Sixth Circuit Holds Michigan Franchise Investment Law Voids Forum Selection Clause

09 February 2022 Legal News: Distribution & Franchise Publication
Author(s): Peter Loh

The Sixth Circuit has held that a contractual forum-selection clause in a franchise agreement was unenforceable because it violated state law.

In Lakeside Surfaces, Inc. v. Cambria Company, LLC, Lakeside Surfaces, a stone countertop fabricator, entered into a franchise agreement with Cambria. Lakeside Surfaces agreed to buy stone pieces and products from Cambria, fabricate countertops from those materials, and then sell the fabricated countertops to retailers, builders, and designers. The agreement contained a choice-of-law provision and a forum-selection clause requiring that the laws of Minnesota would govern and any proceeding involving the agreement would take place in Minnesota.

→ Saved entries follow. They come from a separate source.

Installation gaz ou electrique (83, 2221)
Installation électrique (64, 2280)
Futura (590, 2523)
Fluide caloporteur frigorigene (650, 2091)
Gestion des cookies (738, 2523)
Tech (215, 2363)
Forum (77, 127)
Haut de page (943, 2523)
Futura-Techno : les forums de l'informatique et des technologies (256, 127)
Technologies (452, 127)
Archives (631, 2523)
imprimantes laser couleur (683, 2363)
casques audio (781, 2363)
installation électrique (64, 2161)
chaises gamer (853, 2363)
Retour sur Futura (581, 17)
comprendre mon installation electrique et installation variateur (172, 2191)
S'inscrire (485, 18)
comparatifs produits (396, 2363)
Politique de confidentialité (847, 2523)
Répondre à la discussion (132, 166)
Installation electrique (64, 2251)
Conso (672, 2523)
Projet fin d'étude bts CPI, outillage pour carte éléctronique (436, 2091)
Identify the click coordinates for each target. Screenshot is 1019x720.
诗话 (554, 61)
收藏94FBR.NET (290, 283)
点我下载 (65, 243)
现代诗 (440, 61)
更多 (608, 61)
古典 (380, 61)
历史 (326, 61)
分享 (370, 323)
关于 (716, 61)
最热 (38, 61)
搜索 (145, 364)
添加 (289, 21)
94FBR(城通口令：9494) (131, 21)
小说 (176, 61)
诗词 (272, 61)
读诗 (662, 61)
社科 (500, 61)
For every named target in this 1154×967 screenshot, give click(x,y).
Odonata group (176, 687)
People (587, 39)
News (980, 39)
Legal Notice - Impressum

Lakeside Surfaces subsequently filed suit in the Western District of Michigan, bringing claims for (1) breach of contract, (2) violations of the Michigan Franchise Investment Law (MFIL), (3) violations of the UCC, and (4) promissory estoppel. Cambria successfully moved to dismiss the case based on the agreement’s forum-selection clause. On appeal, the Sixth Circuit reversed the dismissal, holding that the forum-selection clause was unenforceable because it conflicted with the MFIL.

The MFIL renders void and unenforceable any provision in a franchise agreement requiring that litigation occur outside of Michigan. The MFIL applies to franchises based in Michigan or in situations where the offer or acceptance for the sale of the franchised business occurs in Michigan. The court noted that the Michigan legislature made a specific public-policy decision to alter the default presumption toward enforcing forum-selection clauses. In the narrow area of franchise agreements, the MFIL would govern, overriding any forum-selection clause requiring litigation take place outside of Michigan. Further, while the legislature specifically prohibited forum-selection clauses in franchise agreements, it declined to enact any similar prohibition of choice-of-law provisions. Thus, the parties must litigate in Michigan, but Michigan law need not always govern the dispute. Said another way, Cambria could not use the choice-of-law provision to do something the MFIL expressly prohibited (forcing a franchisee to litigate in an out-of-state forum). Additionally, the court noted that this was limited to causes of actions arising under the MFIL.

Parties to a franchise agreement should review forum-selection laws and evaluate whether a state statute might preclude its enforcement.